The Centers for Disease Control and Prevention denied me permission to speak to any expert on male circumcision over a five-week period in October and November during which I made more than 20 requests.
I’m a freelance reporter and my audience was tens of thousands of physicians.
The CDC website indicates the agency has been working on the circumcision recommendations for well over two years.
As many journalists know, a number of federal agencies force reporters to contact the agencies’ public information offices before speaking to agency staff.
And they often use that as a barrier to stop or limit news gathering.
One question for reporters is whether our tenacity is overcoming these restrictions, as we may like to think, or whether the agencies actually speak when and if they wish.
Circumcision recommendations are doubtlessly a difficult issue. Among other things, impressive studies from Africa have indicated the intervention is effective in reducing HIV transmission. On the other hand, there is significant opposition to the procedure in this country.
And it is always possible, in issues of potential controversy, for the political layers of government to be concerned about what is said.
Nevertheless, the questions are why an agency in the United States government would prohibit a reporter from speaking to an expert? Why can’t the public know how the discussion on this topic is being carried out and what the major issues are in a process that has continued for some time? Do our audiences deserve information from an interview with one of the several key experts? Or should the public be relegated to public information staff, leaving question of how the information is constrained as it goes through the PIO? Perhaps most importantly, why are people prohibited from speaking to each other in any circumstance and why is the press restricted to being tracked, and often stopped, by the agencies’ public relations staff?
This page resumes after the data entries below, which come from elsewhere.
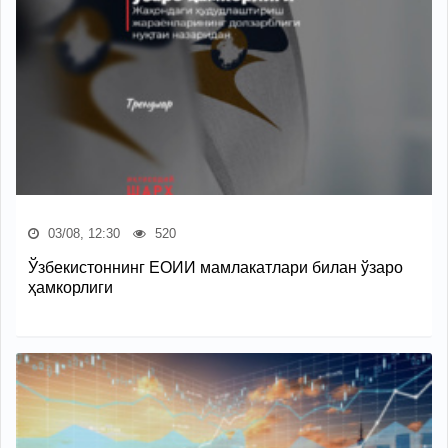
03/08, 12:30
520
Ўзбекистоннинг ЕОИИ мамлакатлари билан ўзаро
ҳамкорлиги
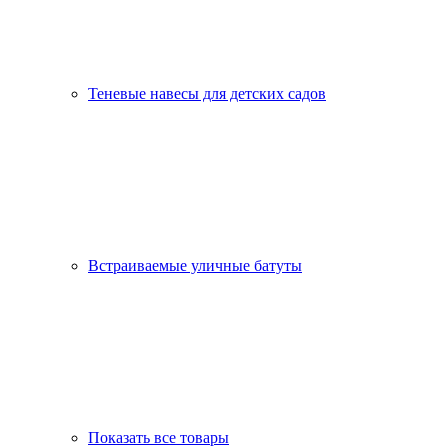
Теневые навесы для детских садов
Встраиваемые уличные батуты
Показать все товары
In my long quest for an interview, I sent initial emails directly to the circumcision experts and, at least in one case, the email was forwarded to a public information officer.
In response to my repeated requests, at various points a PIO gave me some basic information, said I could quote the information he had given me, said he would answer my questions, said the CDC scientists were too busy, said it was premature to do an interview about the guidelines, said he was providing all the information the agency has at this point, and said he would put me on the list for receiving the recommendations.
Meanwhile, I had indicated I was not seeking information about what the final recommendations would be.
Ultimately, another communications officer called and offered me an embargoed interview to be done shortly before the recommendations are to come out, at whatever point that is. I said that would be good, but I still wanted an interview with an expert now. She said the experts can’t talk about this.
After numerous contacts, I emailed Kevin Fenton, director of CDC’s National Center for HIV/AIDS, Viral Hepatitis, STD, and TB Prevention, with questions including:
---Are the subject matter experts prohibited from speaking to the press on this topic?
---Why can't my audience get an update on the status of the recommendations and the process from a subject matter expert?
---I've been told it's premature to talk about the issue. How can anything that is the public's business ever be premature?
---Is every aspect of CDC's work premature if people in the agency decide it is?
---Doesn't the decision of what the public should hear about, and when, properly belong to the public, including the press?
I did not receive answers from Dr. Fenton.